Okay, I’m in a 70s music mood these days. Recent posts have been about Genesis and Fela Kuti, both of whom I discovered in the mid to late 70s, as well as Jerry Garcia, whose music has been with me since around 1976 and who, together with The Grateful Dead, is one of the staples of my iTunes library.
Today’s listen is Ultravox!, a sui generis group that flourished in the 70s, before changing drastically after founding singer-songwriter John Foxx left the band. The band’s first album, Ultravox!, was released in 1977. It was a combination of pre-punk, glam rock, and pre-new wave. (Ultravox would later become a popular new wave band, but I’ll get to that.) The quality of John Foxx’s songwriting, and singing, make it easy to put this album side-by-side with early Roxy Music and David Bowie, one of their influences, but the music is not at all derivative. Foxx is very sincere: In I Want to Be a Machine, Foxx sings like he really means it. The Wild, The Beautiful & The Damned is a powerful rock ballad. And My Sex, with its combination of 70s Euro-drab-chic and Pink Floyd-esque sounds. Produced by Brian Eno and Steve Lillywhite, this album is a snapshot of a transitional period between early 70s rock and the nascent punk rock.
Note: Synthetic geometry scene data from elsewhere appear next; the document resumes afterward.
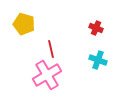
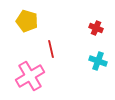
yellow pentagon: moved 3 px right, 3 px up
cyan cross: moved 1 px down
pink cross: moved 17 px left, 1 px down
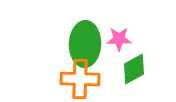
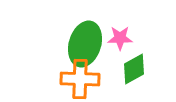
pink star: moved 1 px right, 1 px up
green ellipse: rotated 15 degrees clockwise
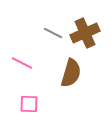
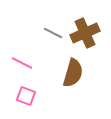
brown semicircle: moved 2 px right
pink square: moved 3 px left, 8 px up; rotated 18 degrees clockwise
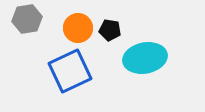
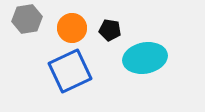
orange circle: moved 6 px left
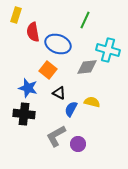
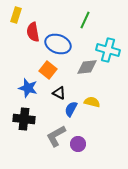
black cross: moved 5 px down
Released later the same year, the band’s second album, Ha!-Ha!-Ha!, takes the same moody music but pumps up the energy. From the punky Rockwrok and Fear in the Western World to the Euro-gray Hiroshima Mon Amour, through the introspective The Man Who Dies Every Day, Ultravox honed their sound, with catchy songs that nevertheless depict the monochromic urban world of 1970s England.
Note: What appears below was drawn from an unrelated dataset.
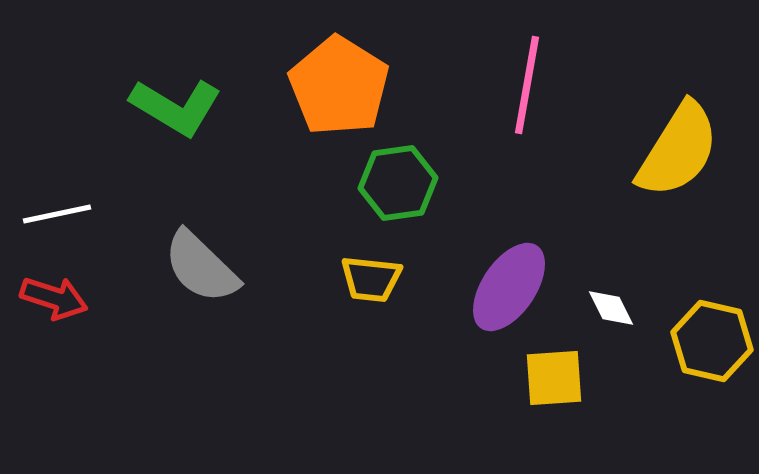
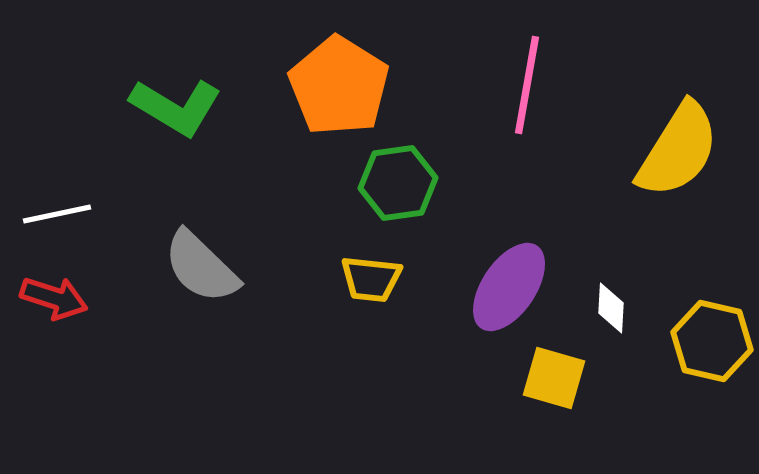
white diamond: rotated 30 degrees clockwise
yellow square: rotated 20 degrees clockwise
For their third album, released in 1978, Systems of Romance, Foxx is at his peak in songwriting, and Quiet Men would become his signature song, even after he left the band. The music becomes smoother and grayer, using synthesizers, and suggests what would soon be heard from Joy Division and other groups. Produced by Conny Plank, the producer of Kraftwerk, the influences of krautrock are clear. But this would be the last of the group’s albums with John Foxx, leaving this trilogy of excellent songs that depict the heart of a decade.
After Foxx left, Midge Ure came in as singer, and the group changed to a more new wave sound. In fact, listening to their 1980 Vienna, one would be hard pressed to find much of a link between the two periods. I saw Ultravox! live in a small club in New York in 1980, and they performed a combination of older songs along with those from Vienna (there were several hit singles from that album), and I recall the band all wearing those early-80s new wave coats while performing. (If you ever see any old new wave music videos, you’ll know what I mean.) It was a good performance, but I regret never seeing John Foxx perform live.
Foxx released Metamatic in 1980, which could be seen as the first real electro-pop album of the new wave era. Hugely influential, it was followed in 1981 by The Garden, and Foxx set out on a career of electronic and ambient music, and has been an important composer in this area.
But when I listen to those three early Ultravox! albums, I’m reminded of a wonderful period of music before MTV, on the cusp of punk, and before New Wave would bring a lot of bland, formatted music to the airwaves.